王太子エイリークの思惑


 午後遅くから開かれたパーティを夕刻で中座した王太子エイリーク・ナダールは、ノール伯爵令嬢クラウディア・フォスカールを伴って王城へ戻った。

 これまでであれば、外出した先でクラウディアと会うことはあっても、無紋の馬車でフォスカール家の王都邸へ送り返していた。フォスカール家と、そして自身の婚約者への、一応の遠慮だった。

 だが、その婚約者は──マレス侯爵家の令嬢は、もういない。

 クラウディアをすぐさま婚約者として扱うことはなくとも、私的な客人として遇することに、エイリークは何ら抵抗を感じていなかった。

 王城内に設けられた王族のための一画に、エイリークは自らクラウディアを案内する。

 行き会う使用人や侍従たちが一様に丁寧な礼を捧げ、クラウディアはいちいち優雅な会釈でそれに応じた。

 あとでクラウディアの立場を侍従の誰かに教えてやらねば、とエイリークは思っている。

 ひとまずは私的な客人として。いずれは婚約者として。

 王族の私的な客人を招くために設けられた応接室の前で、エイリークとクラウディアは思わぬ相手と顔を合わせた。

「殿下」

 ほんの一瞬だけ顔に浮かんだげんそうな表情を柔和な笑顔でかき消して呼びかけたのは、大臣のひとり。

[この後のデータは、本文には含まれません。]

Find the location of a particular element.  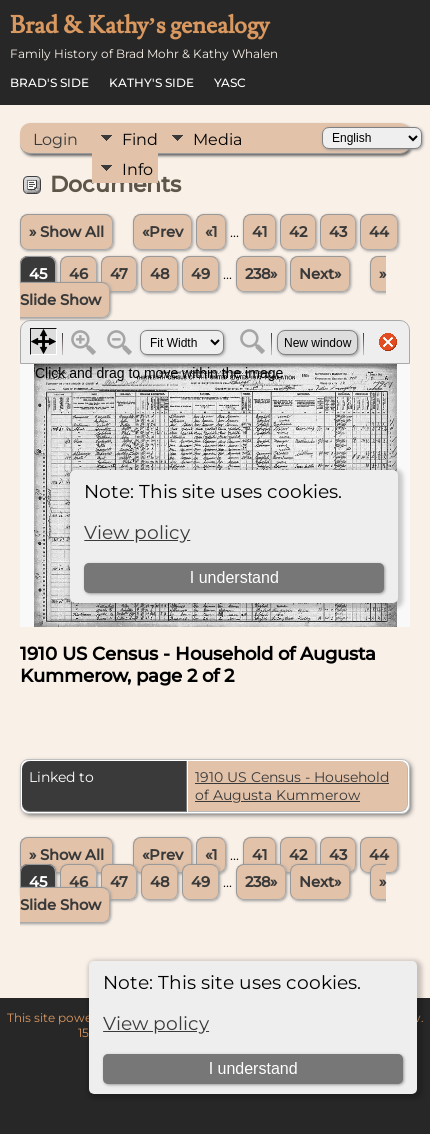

「内務卿か。一体どうした。──クラウディア、すまぬが中で待っていてくれ」

 ややこしい話になるのであれば、クラウディアに聞かせるわけにはいかない。

 立ち話も長くなればただ待たせるだけになってしまう、ということもある。

 はい、と簡潔に応じたクラウディアが内務卿に会釈して、侍従が開いた扉から応接室へ足を踏み入れる。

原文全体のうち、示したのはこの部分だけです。